DATA EXCERPTS =>
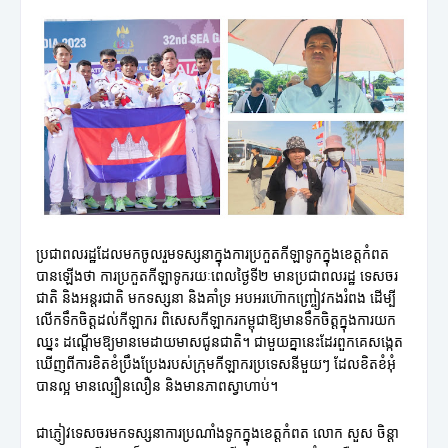
ប្រជាពលរដ្ឋដែលមកចូលរួមទស្សនាក្នុងការប្រកួតកីឡាទូកក្នុងខេត្តកំពត
បានឡើងថា ការប្រកួតកីឡាទូករយៈពេលថ្ងៃទី២ មានប្រជាពលរដ្ឋ ទេសចរ
ជាតិ និងអន្តរជាតិ មកទស្សនា និងគាំទ្រ អបអរហ៊ោកញ្ច្រៀវកងរំពង ដើម្បី
លើកទឹកចិត្តដល់កីឡាករ ពិសេសកីឡាករកម្ពុជាឱ្យមានទឹកចិត្តក្នុងការយក
ឈ្នះ ដណ្តើមឱ្យមានមេដាយមាសជូនជាតិ។ ជាមួយគ្នានេះដែរពួកគេសង្កេត
ឃើញពីការខិតខំប្រឹងប្រែងរបស់ក្រុមកីឡាករប្រទេសនីមួយៗ ដែលខិតខំអុំ
បានល្អ មានល្បឿនលឿន និងមានភាពស្វាហាប់។
ជាភ្ញៀវទេសចរមកទស្សនាការប្រណាំងទូកក្នុងខេត្តកំពត លោក សួស ចិន្តា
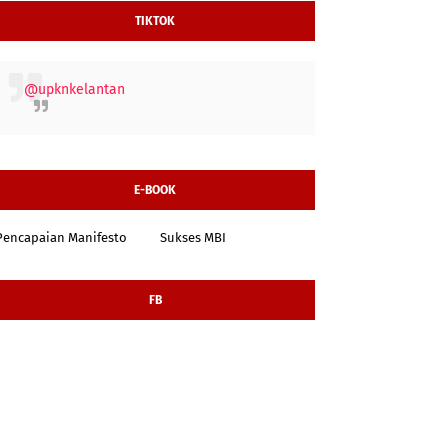
TIKTOK
@upknkelantan
E-BOOK
Pencapaian Manifesto
Sukses MBI
FB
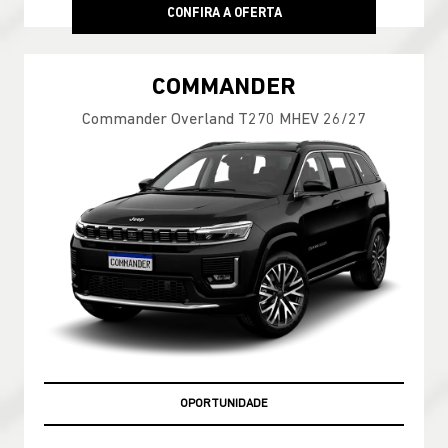
CONFIRA A OFERTA
COMMANDER
Commander Overland T270 MHEV 26/27
OPORTUNIDADE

PROBLEM STATEMENT =>
Filter the listing down to the lines holding the word "ពលរដ", and return those.

SOLUTION FOR THIS PROBLEM =>
ប្រជាពលរដ្ឋដែលមកចូលរួមទស្សនាក្នុងការប្រកួតកីឡាទូកក្នុងខេត្តកំពត
បានឡើងថា ការប្រកួតកីឡាទូករយៈពេលថ្ងៃទី២ មានប្រជាពលរដ្ឋ ទេសចរ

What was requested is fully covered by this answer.